The burial was found intact and contained a decorated wooden coffin, long religious texts including her name, and a set of precious personal adornments, royal insignia and warrior weapons, including a richly adorned dagger. The function of the weapons and royal insignia is uncertain. Mark Smith wonders whether they confer royal powers. Others observe that these objects are connected with Osiris and might identify the deceased with that god.

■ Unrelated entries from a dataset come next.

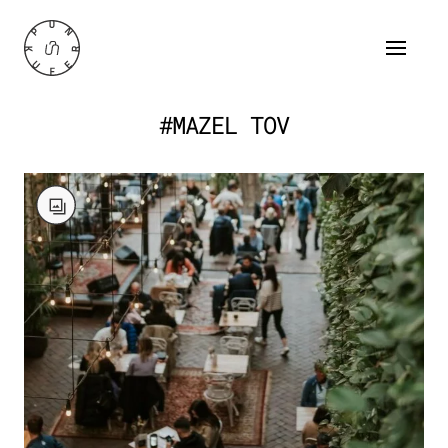
#MAZEL TOV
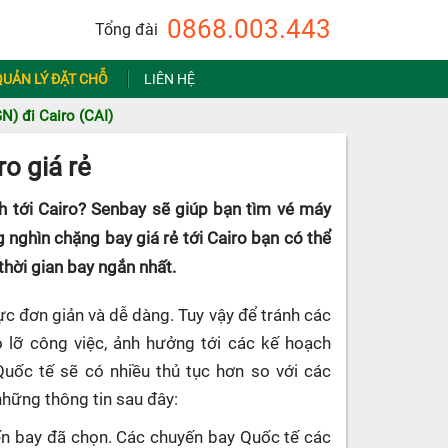
0868.003.443
Tổng đài
QUẢN LÝ ĐẶT CHỖ
LIÊN HỆ
N) đi Cairo (CAI)
o giá rẻ
h tới Cairo? Senbay sẽ giúp bạn tìm vé máy
g nghìn chặng bay giá rẻ tới Cairo bạn có thể
thời gian bay ngắn nhất.
ực đơn giản và dễ dàng. Tuy vậy để tránh các
ỏ lỡ công việc, ảnh hưởng tới các kế hoạch
Quốc tế sẽ có nhiều thủ tục hơn so với các
những thông tin sau đây:
uyến bay đã chọn. Các chuyến bay Quốc tế các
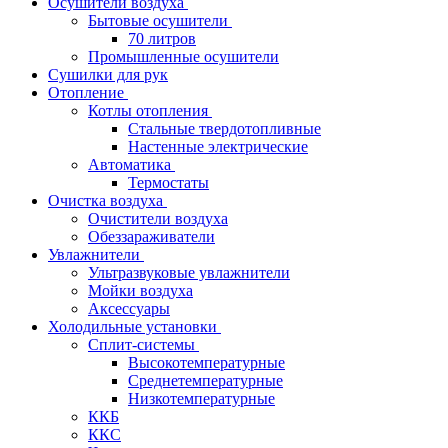
Осушители воздуха
Бытовые осушители
70 литров
Промышленные осушители
Сушилки для рук
Отопление
Котлы отопления
Стальные твердотопливные
Настенные электрические
Автоматика
Термостаты
Очистка воздуха
Очистители воздуха
Обеззараживатели
Увлажнители
Ультразвуковые увлажнители
Мойки воздуха
Аксессуары
Холодильные установки
Сплит-системы
Высокотемпературные
Среднетемпературные
Низкотемпературные
ККБ
ККС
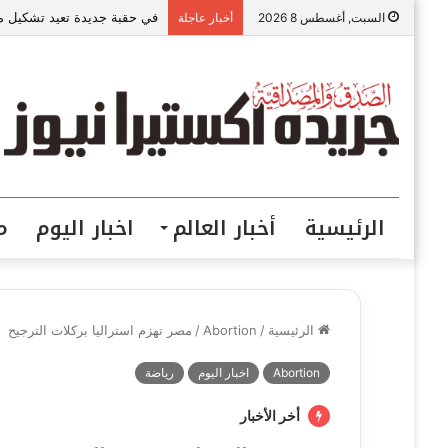
في حقبة جديدة تعيد تشكيل مست
السبت, أغسطس 8 2026
أخبار عاجلة
الرئيسية
أخبار العالم
اخبار اليوم
م
الرئيسية
/
Abortion
/
مصر تهزم استراليا بركلات الترجيح
Abortion
اخبار اليوم
رياضة
أخر الأخبار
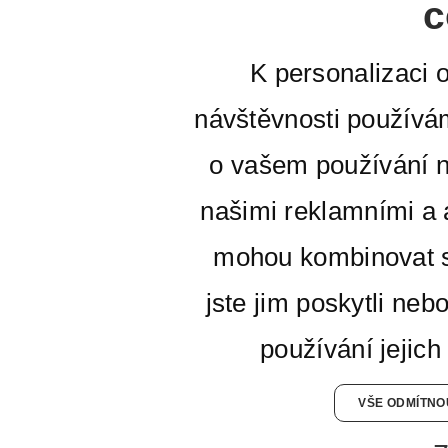
c
K personalizaci 
návštěvnosti používá
o vašem používání n
našimi reklamními a a
mohou kombinovat s
jste jim poskytli neb
používání jejich
VŠE ODMÍTNO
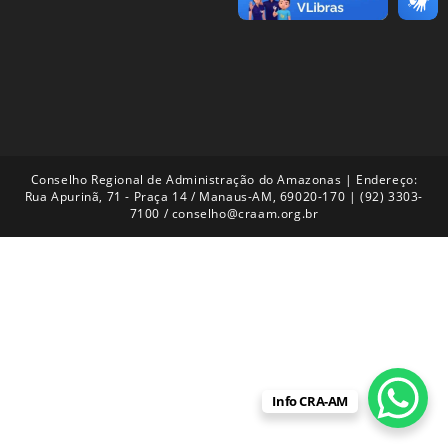
Conselho Regional de Administração do Amazonas | Endereço:
Rua Apurinã, 71 - Praça 14 / Manaus-AM, 69020-170 | (92) 3303-
7100 / conselho@craam.org.br
Info CRA-AM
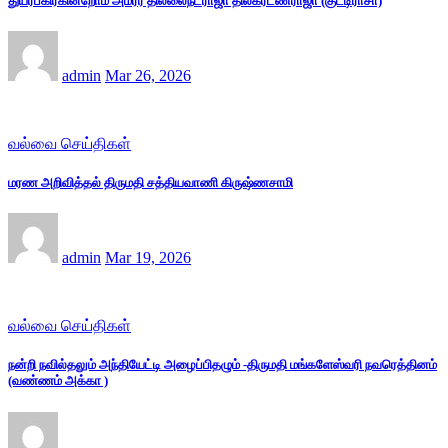
துயர்பகிர்கின்றோம் அமரர் தில்லைநடராஜா திலகரட்ணராஜா (குட்டிராசா)
admin
Mar 26, 2026
வல்வை செய்திகள்
மரண அறிவித்தல் திருமதி சத்தியவாணி கிருஷ்ணசாமி
admin
Mar 19, 2026
வல்வை செய்திகள்
நன்றி நவில்தலும் அந்தியேட்டி அழைப்பிதழும் -திருமதி மங்களேஸ்வரி நவரெத்தினம்
(வண்ணம் அக்கா )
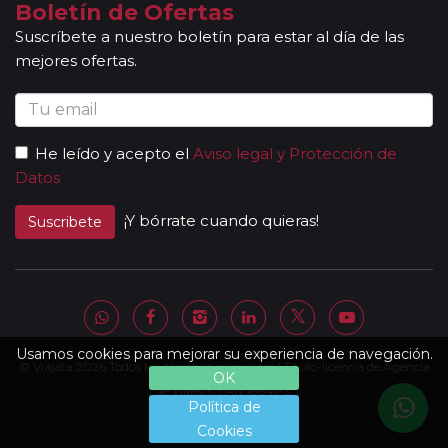
Boletín de Ofertas
Suscríbete a nuestro boletín para estar al día de las
mejores ofertas.
He leído y acepto el
Aviso legal y Protección de
Datos
¡Y bórrate cuando quieras!
Suscribete
Usamos cookies para mejorar su experiencia de navegación.
© Viajata 2026 Todos los derechos reservados | Título-licencia de Agencia
OK
de Viajes C.I.AN 18841-3.
Política de
Cookies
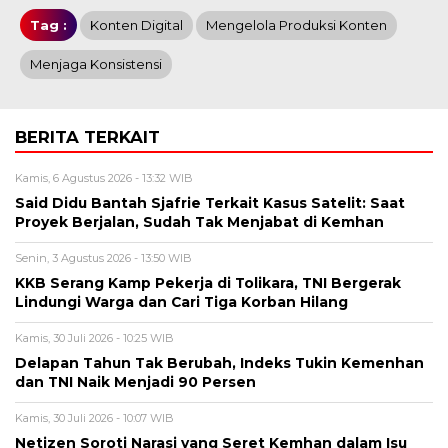
Tag :
Konten Digital
Mengelola Produksi Konten
Menjaga Konsistensi
BERITA TERKAIT
Kamis, 6 Agustus 2026 - 13:32 WIB
Said Didu Bantah Sjafrie Terkait Kasus Satelit: Saat
Proyek Berjalan, Sudah Tak Menjabat di Kemhan
Senin, 3 Agustus 2026 - 13:50 WIB
KKB Serang Kamp Pekerja di Tolikara, TNI Bergerak
Lindungi Warga dan Cari Tiga Korban Hilang
Kamis, 30 Juli 2026 - 10:25 WIB
Delapan Tahun Tak Berubah, Indeks Tukin Kemenhan
dan TNI Naik Menjadi 90 Persen
Kamis, 30 Juli 2026 - 10:07 WIB
Netizen Soroti Narasi yang Seret Kemhan dalam Isu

According to her skeletal remains, Ita was approximately 20 to 34 years old when she died. She was approximately 151 to 155 cm tall. For the new evaluation of her preserved skeletal remains, about 58 percent of the bones were examined. Most importantly, the skulls from the remains of the burials found during the early excavation were not included in the later study of the individuals found in that early excavation.